We have a very strong fund-raising goal -- to increase our budget to $40 million over the next five years. That will provide us with future stability. We are tying that with our vision of where we want to take the organization; we are still working on that.

But we need to demonstrate very clearly that we have got the future in mind. No company should ever stay static.

We can be creative, we have a lot of creative people, but they can be wary if you change the status quo. The fear is destabilization. We need to be confident in taking risks and trying new things. We are in our 75th year, which is wonderful, but we need to make it relevant. We need to take where we are now and constantly refresh and look at ways to improve.

Within the organization, I think there is an awareness of this. It was a good signal that I was appointed in the first place. But I don't have very long to get a new perspective because it won't be long until I get very involved in running the organization. There are advantages to coming in with fresh eyes.

How do you get people to innovate?

I ask a lot of questions, do a lot of challenging and lighting fires. I am asking why things are done a certain way. Some are [providing] very good reasons, others are beginning to question or ask, 'Maybe there is a better way of doing this.'

We are learning from each other by challenging and questioning and seeking out new ideas through debate.

What are the differences in the music industry between America and Scotland?

The biggest difference is the funding mechanism. In Scotland, 60 percent of our financing came from the government directly. Here, our government portion is almost too small to count. In Scotland, there was more of a political structure to the job and I spent a lot of time sitting in with government officials.

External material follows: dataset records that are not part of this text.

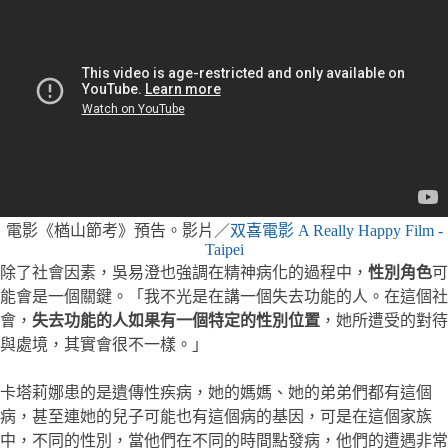
電影《楢山節考》預告。影片／
双喜電影 A Really Happy Film -
Taipei
除了社會因素，吳易澄也強調在精神病化的過程中，
性別角色
可
能會是一個關鍵。「我不光是在講一個失去功能的人。在這個社
會，
失去功能的人如果有一個特定的性別位置
，她所遭受的對待
與處境，其實會很不一樣。」
卡塔莉娜患的是遺傳性疾病，她的媽媽、她的弟弟們都有這個
病，甚至連她的兒子可能也有這個病的基因，可是在這個家族
中，不同的性別，當他們在不同的時間點發病，他們的遭遇非常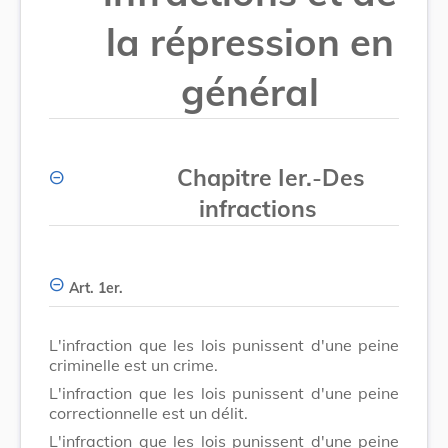
la répression en
général
Chapitre Ier.
-
Des
infractions
Art. 1er.
L'infraction que les lois punissent d'une peine
criminelle est un crime.
L'infraction que les lois punissent d'une peine
correctionnelle est un délit.
L'infraction que les lois punissent d'une peine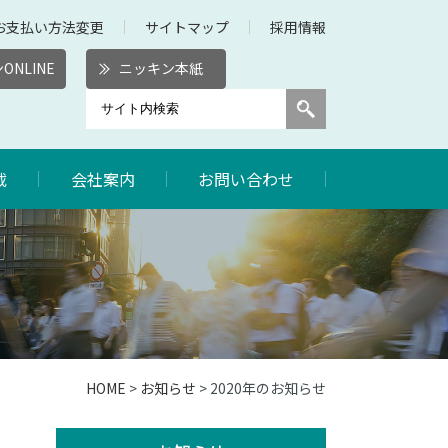
お支払い方法変更
サイトマップ
採用情報
ONLINE
ニッキン本紙
載
会社案内
お問い合わせ
HOME
>
お知らせ
> 2020年のお知らせ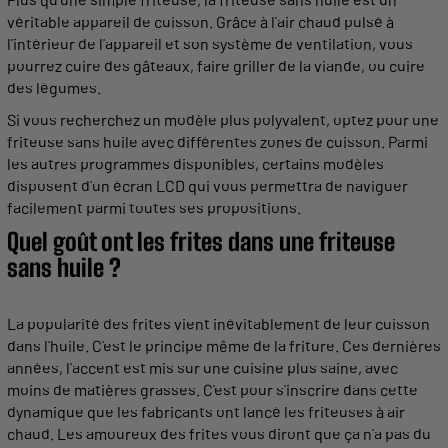
véritable
appareil
de
cuisson
. Grâce à l'air chaud pulsé à
l'intérieur de l'
appareil
et son système de ventilation, vous
pourrez
cuire
des gâteaux, faire griller de la viande, ou
cuire
des légumes.
Si vous recherchez un
modèle
plus polyvalent, optez pour une
friteuse
sans
huile
avec
différentes
zones de
cuisson
. Parmi
les autres
programmes
disponibles, certains
modèles
disposent d'un écran LCD qui vous
permettra
de naviguer
facilement parmi toutes ses propositions.
Quel goût ont les
frites
dans une
friteuse
sans
huile
?
La popularité des
frites
vient inévitablement de leur
cuisson
dans l'
huile
. C'est le principe même de la friture. Ces dernières
années, l'accent est mis sur une
cuisine
plus
saine
, avec
moins de matières
grasses
. C'est pour s'inscrire dans cette
dynamique que les fabricants ont lancé les
friteuses
à air
chaud. Les amoureux des
frites
vous diront que ça n'a pas du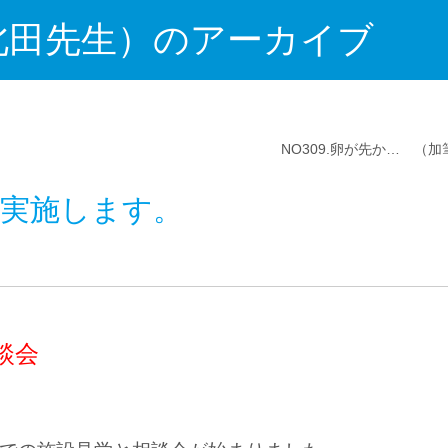
北田先生）のアーカイブ
NO309.卵が先か… （加
を実施します。
相談会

Here, although the political part is important, it does not have as much direct relevance. We keep the government more at arm's length and it can't influence what we're doing. Here, we are more involved with donors and the audience, and I welcome that.

It is more of a shareholder relationship, and our task is to deliver what the donors are paying for, which is the best possible outcomes. We try to build our relationships with the audience and our stakeholders. And we are more conscious of how to include people who are less fortunate so we are not perpetuating a product for the rich. We are seeking to cross social boundaries and work with schools.

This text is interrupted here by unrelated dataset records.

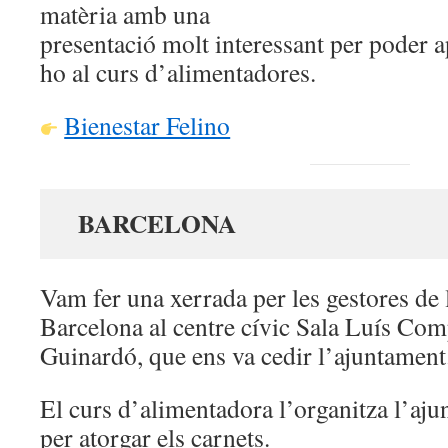
matèria amb una
presentació molt interessant per poder a
ho al curs d’alimentadores.
Bienestar Felino
BARCELONA
Vam fer una xerrada per les gestores de 
Barcelona al centre cívic Sala Luís Co
Guinardó, que ens va cedir l’ajuntament
El curs d’alimentadora l’organitza l’aj
per atorgar els carnets.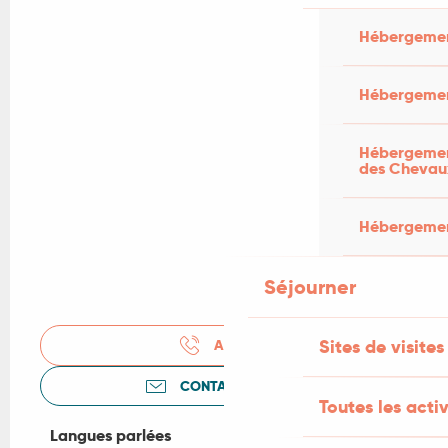
Hébergemen
Hébergemen
Hébergement
des Chevau
Hébergement
Séjourner
Sites de visites
APPELER
CONTACTEZ-NOUS
Toutes les activ
Langues parlées
Langues parlées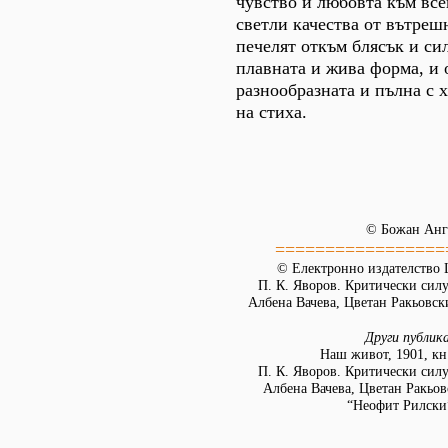
чувство и любовта към все
светли качества от вътреш
печелят откъм блясък и сил
плавната и жива форма, и 
разнообразната и пълна с 
на стиха.
© Божан Анг
=================
© Електронно издателство L
П. К. Яворов. Критически силу
Албена Вачева, Цветан Ракьовски
Други публик
Наш живот, 1901, кн. 
П. К. Яворов. Критически силу
Албена Вачева, Цветан Ракьов
“Неофит Рилски”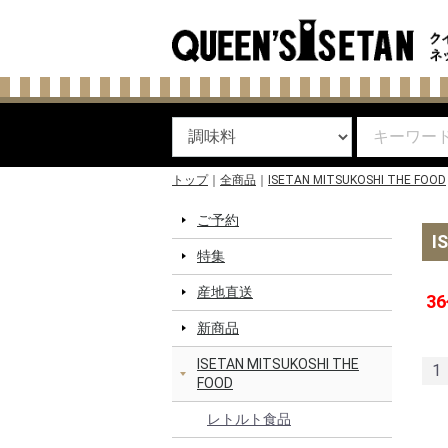
トップ
全商品
ISETAN MITSUKOSHI THE FOOD
ご予約
I
特集
産地直送
36
新商品
ISETAN MITSUKOSHI THE
1
FOOD
レトルト食品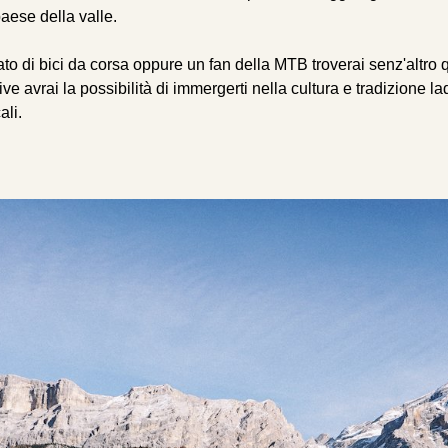
paese della valle.
o di bici da corsa oppure un fan della MTB troverai senz'altro qu
rtive avrai la possibilità di immergerti nella cultura e tradizione l
ali.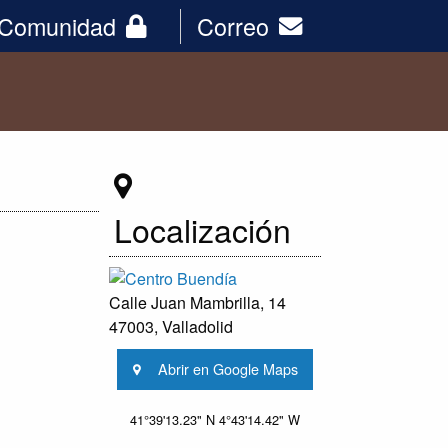
Comunidad
Correo
Localización
Calle Juan Mambrilla, 14
47003, Valladolid
Abrir en Google Maps
41°39'13.23" N 4°43'14.42" W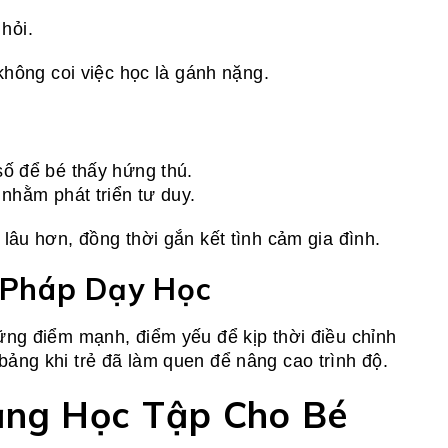
hỏi.
không coi việc học là gánh nặng.
số để bé thấy hứng thú.
 nhằm phát triển tư duy.
lâu hơn, đồng thời gắn kết tình cảm gia đình.
 Pháp Dạy Học
ững điểm mạnh, điểm yếu để kịp thời điều chỉnh
ảng khi trẻ đã làm quen để nâng cao trình độ.
ảng Học Tập Cho Bé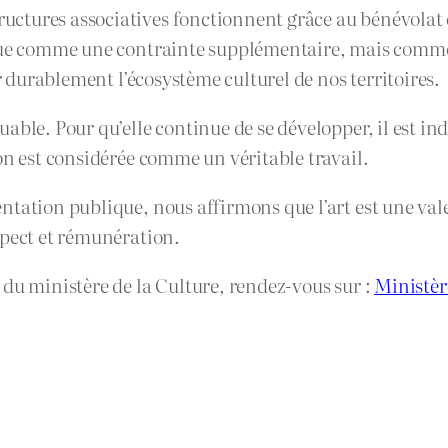
tures associatives fonctionnent grâce au bénévolat et
çue comme une contrainte supplémentaire, mais comme u
er durablement l’écosystème culturel de nos territoires.
ble. Pour qu’elle continue de se développer, il est ind
on est considérée comme un véritable travail.
ation publique, nous affirmons que l’art est une valeur
spect et rémunération.
 du ministère de la Culture, rendez-vous sur :
Ministèr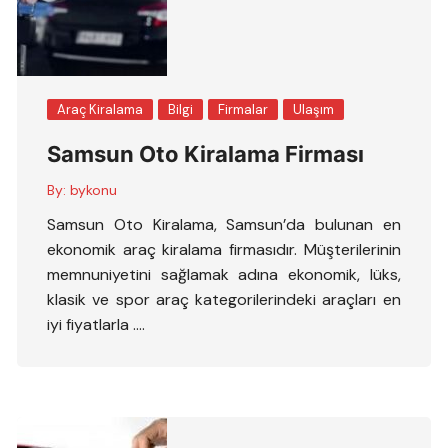
Araç Kiralama
Bilgi
Firmalar
Ulaşım
Samsun Oto Kiralama Firması
By:
bykonu
Samsun Oto Kiralama, Samsun’da bulunan en
ekonomik araç kiralama firmasıdır. Müşterilerinin
memnuniyetini sağlamak adına ekonomik, lüks,
klasik ve spor araç kategorilerindeki araçları en
iyi fiyatlarla ….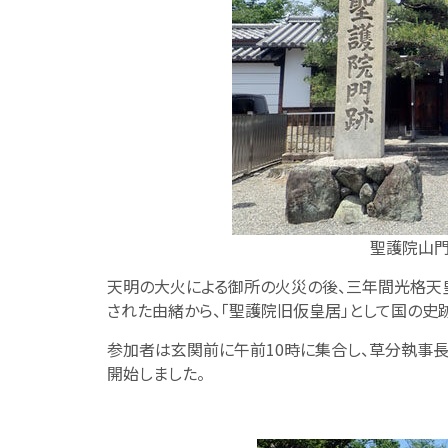
聖護院山門
天明の大火による御所の火災の後、三年間光格天
された由緒から、「聖護院旧仮皇居」として国の史
参加者は玄関前に午前10時に集合し、草分執事
開始しました。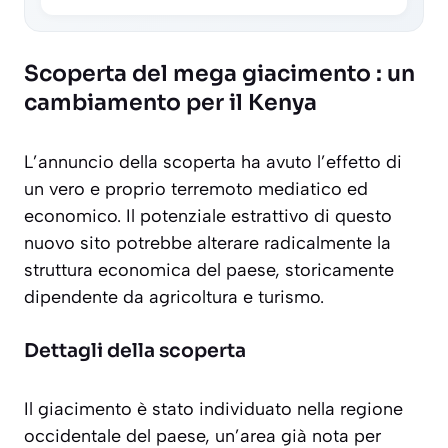
Scoperta del mega giacimento : un
cambiamento per il Kenya
L’annuncio della scoperta ha avuto l’effetto di
un vero e proprio terremoto mediatico ed
economico. Il potenziale estrattivo di questo
nuovo sito potrebbe alterare radicalmente la
struttura economica del paese, storicamente
dipendente da agricoltura e turismo.
Dettagli della scoperta
Il giacimento è stato individuato nella regione
occidentale del paese, un’area già nota per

What is the greatest challenge in your job?

Building that endowment will be one of my top challenges. And being able to adapt and modernize the symphony. The generic view of the industry is slightly old-fashioned. You think of people dressing up, and older people (rather) than younger.

We want to turn all those thoughts on their heads. We are here for you walking down the street. We want to be approachable; we want everyone to feel comfortable attending concerts.

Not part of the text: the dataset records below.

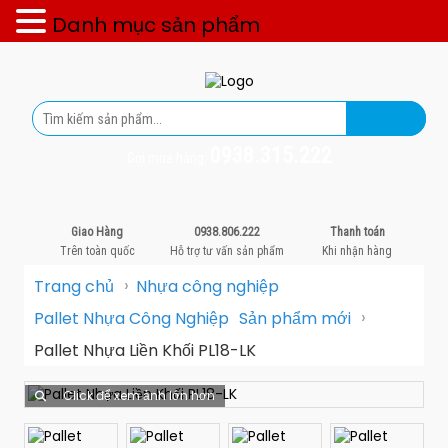
Danh mục sản phẩm
0938.315.222
Gọi mua hàng:
Giao Hàng
0938.806.222
Thanh toán
Trên toàn quốc
Hỗ trợ tư vấn sản phẩm
Khi nhận hàng
›
Trang chủ
Nhựa công nghiệp
›
Pallet Nhựa Công Nghiệp
Sản phẩm mới
Pallet Nhựa Liền Khối PL18-LK
Click để xem ảnh lớn hơn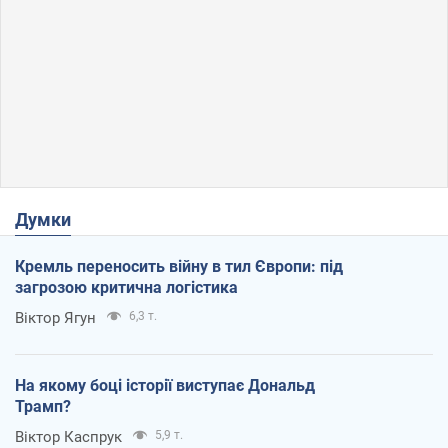
Думки
Кремль переносить війну в тил Європи: під
загрозою критична логістика
Віктор Ягун
6,3 т.
На якому боці історії виступає Дональд
Трамп?
Віктор Каспрук
5,9 т.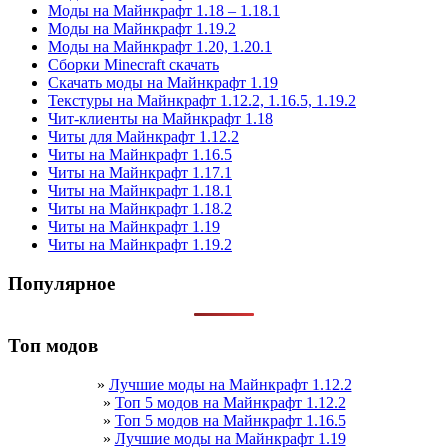
Моды на Майнкрафт 1.18 – 1.18.1
Моды на Майнкрафт 1.19.2
Моды на Майнкрафт 1.20, 1.20.1
Сборки Minecraft скачать
Скачать моды на Майнкрафт 1.19
Текстуры на Майнкрафт 1.12.2, 1.16.5, 1.19.2
Чит-клиенты на Майнкрафт 1.18
Читы для Майнкрафт 1.12.2
Читы на Майнкрафт 1.16.5
Читы на Майнкрафт 1.17.1
Читы на Майнкрафт 1.18.1
Читы на Майнкрафт 1.18.2
Читы на Майнкрафт 1.19
Читы на Майнкрафт 1.19.2
Популярное
Топ модов
»
Лучшие моды на Майнкрафт 1.12.2
»
Топ 5 модов на Майнкрафт 1.12.2
»
Топ 5 модов на Майнкрафт 1.16.5
»
Лучшие моды на Майнкрафт 1.19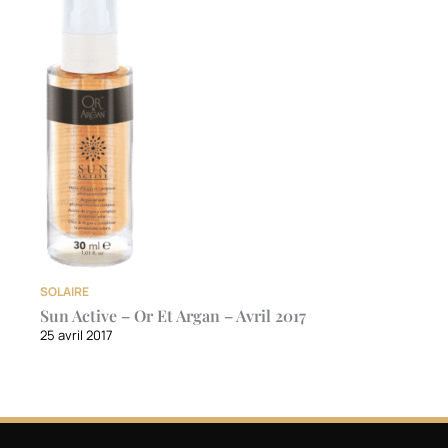
SOLAIRE
Sun Active – Or Et Argan – Avril 2017
25 avril 2017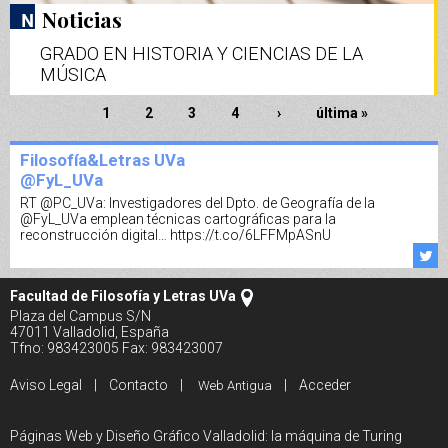
Noticias
GRADO EN HISTORIA Y CIENCIAS DE LA
MÚSICA
Páginas
1
2
3
4
›
última »
Filosofía&Letras UVa
@FyL_UVa
RT
@PC_UVa
: Investigadores del Dpto. de Geografía de la
@FyL_UVa
emplean técnicas cartográficas para la
reconstrucción digital…
https://t.co/6LFFMpASnU
Facultad de Filosofía y Letras UVa
Plaza del Campus S/N
47011 Valladolid, España
Tfno: 983423005 Fax: 983423007
Aviso Legal
|
Contacto
|
|
Acceder
Web Antigua
Páginas Web y Diseño Gráfico Valladolid: la máquina de Turing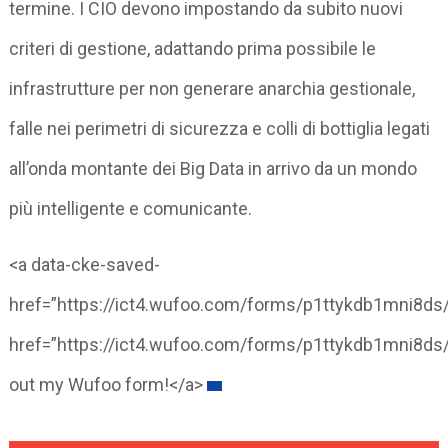
termine. I CIO devono impostando da subito nuovi
criteri di gestione, adattando prima possibile le
infrastrutture per non generare anarchia gestionale,
falle nei perimetri di sicurezza e colli di bottiglia legati
all’onda montante dei Big Data in arrivo da un mondo
più intelligente e comunicante.
<a data-cke-saved-
href=”https://ict4.wufoo.com/forms/p1ttykdb1mni8ds/
href=”https://ict4.wufoo.com/forms/p1ttykdb1mni8ds/”
out my Wufoo form!</a>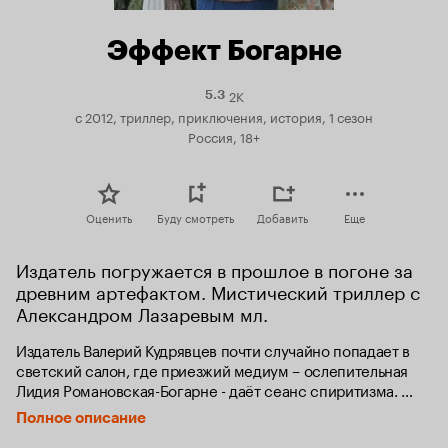
Эффект Богарне
2K
Рейтинг
5.3
Кинопоиска
с 2012, триллер, приключения, история, 1 сезон
5.3
Россия, 18+
Оценить
Буду смотреть
Добавить
Еще
Издатель погружается в прошлое в погоне за 
древним артефактом. Мистический триллер с 
Александром Лазаревым мл.
Издатель Валерий Кудрявцев почти случайно попадает в 
светский салон, где приезжий медиум – ослепительная 
Лидия Романовская-Богарне - даёт сеанс спиритизма. 

Полное описание
Во время сеанса скептик Кудрявцев вдруг увидит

We're already looking at our programs and the venue, and there is a lot of work to be done on our global strategic initiatives. It's all experimentation. We will go out and try to see what happens. It's exciting but challenging, too.

What is your biggest personal challenge?

Besides the language barrier? I am coming into a company that is very well run and organized and seeking to put my stamp on it. It is an interesting challenge. We have 87 members of our music staff, board members and audience, and my task is bringing them together and exciting them to accomplish new levels of creativity. It is a big challenge. But it's also what makes the job very exciting.

Obviously, the context of arts companies is that we are a business and we act as a business. We are seen as not-for-profit playing at running a business. We employ more than 150 people full time, so we have to treat it like a business. We have goals, plans and the same strategies tha t we apply. I have a degree in economics, not music.

That's another aspect -- we interact with a lot of other businesses to help further our aim and help the businesses publicize themselves. Some people think that the leader running the symphony is a failed musician. On the contrary; it is a complex model that takes considerable acumen to move forward and get the respect of the community.